What the exercise asks:
Set down every record below exactly as it appears, but without the pictures.

Extracted material START

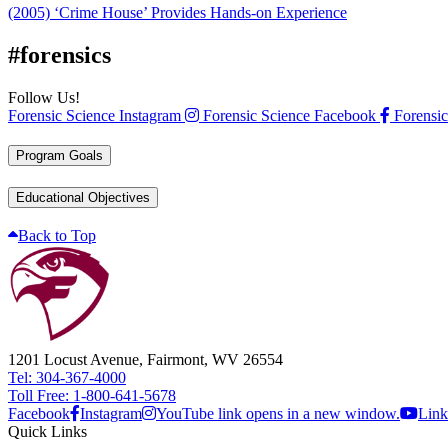
(2005) ‘Crime House’ Provides Hands-on Experience
#forensics
Follow Us!
Forensic Science Instagram
Forensic Science Facebook
Forensic
Program Goals
Educational Objectives
Back to Top
1201 Locust Avenue, Fairmont, WV 26554
Tel: 304-367-4000
Toll Free: 1-800-641-5678
Facebook
Instagram
YouTube link opens in a new window.
Link
Quick Links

Extracted material END

Solved problem:
(2005) ‘Crime House’ Provides Hands-on Experience
#forensics
Follow Us!
Forensic Science Instagram
Forensic Science Facebook
Forensic
Program Goals
Educational Objectives
Back to Top
1201 Locust Avenue, Fairmont, WV 26554
Tel: 304-367-4000
Toll Free: 1-800-641-5678
Facebook
Instagram
YouTube link opens in a new window.
Link
Quick Links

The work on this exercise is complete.